We have just under a decade to achieve the United Nations Sustainable Development Goals. To help achieve this, Luxembourg’s Development Cooperation is preparing to work in an even more cross-cutting way, particularly in the fields of gender equality, climate and the environment, all issues that need to be systematically integrated into all development actions.

In the Sahel, above all, which is a priority region for Luxembourg’s Development Cooperation interventions and which faces many challenges, both humanitarian and those linked to development, climate change has adverse consequences for human well-being and has a significant impact on gender equality.

I would also like to point to the vital role that the private sector and inclusive, innovative finance can play in promoting economic development and inclusive growth: creating activity that generates sustainable income, particularly for women, young people and small-scale farmers, will make it possible to combat food insecurity and reduce poverty.

In order for development policies to succeed, we must work together coherently.
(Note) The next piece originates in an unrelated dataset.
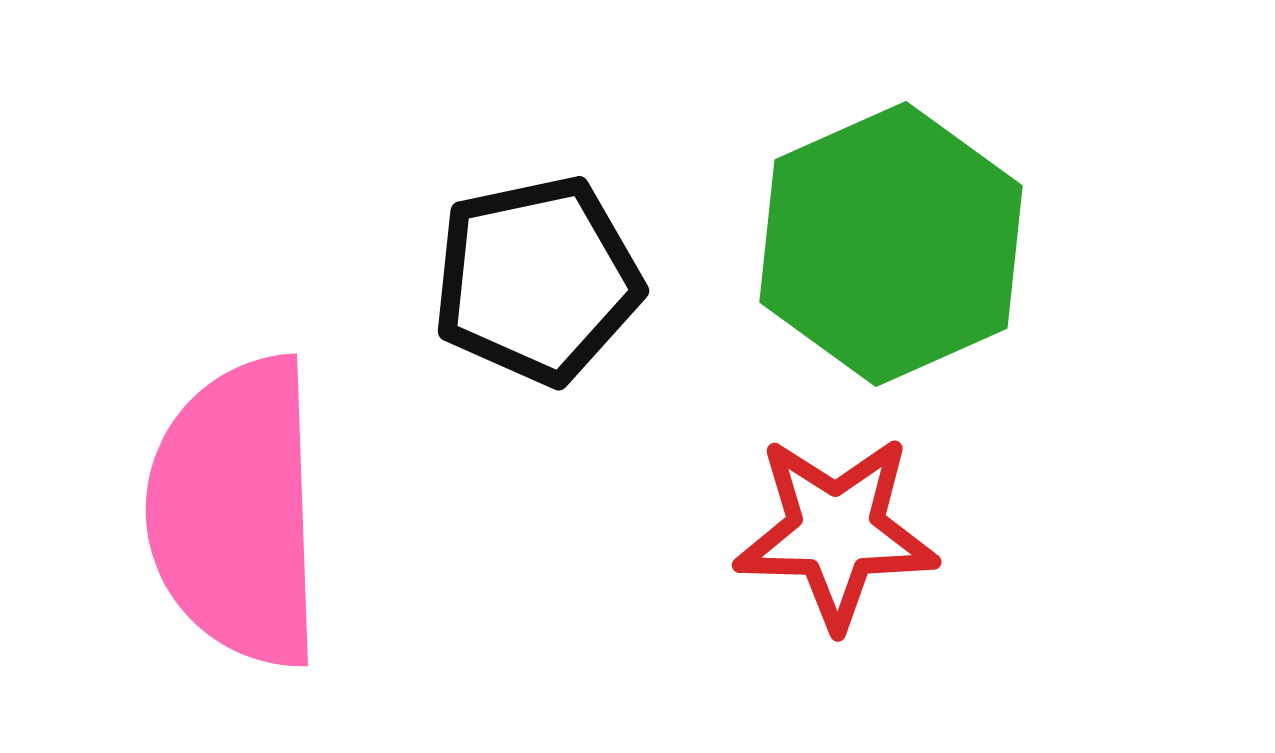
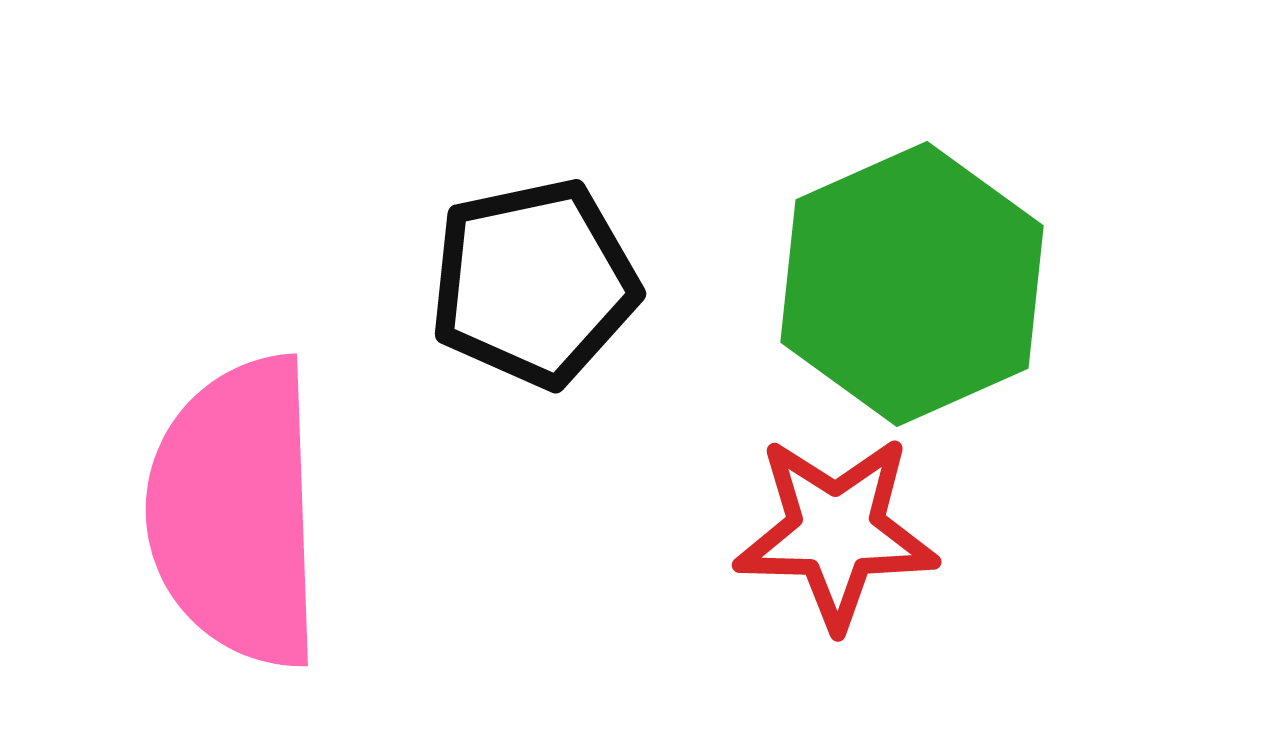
green hexagon: moved 21 px right, 40 px down
black pentagon: moved 3 px left, 3 px down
To that end, in 2020 we drafted a joint Indicative Cooperation Programme, ‘Development – Climate – Energy’ with Cabo Verde, the first of its kind. It will be implemented by LuxDev, Luxembourg’s development cooperation agency.

The year 2020 has been scarred by COVID-19 and inequalities worldwide have worsened: that is why we must redouble our efforts in order to counter the setback caused by the health crisis. We have less than ten years to achieve the Sustainable Development Goals and I count on the commitment of all Luxembourg’s Development Cooperation’s co-workers and volunteers who are already working to reach this objective. You are the bedrock of Luxembourg’s Development Cooperation and I thank you for your dedication to our common purpose.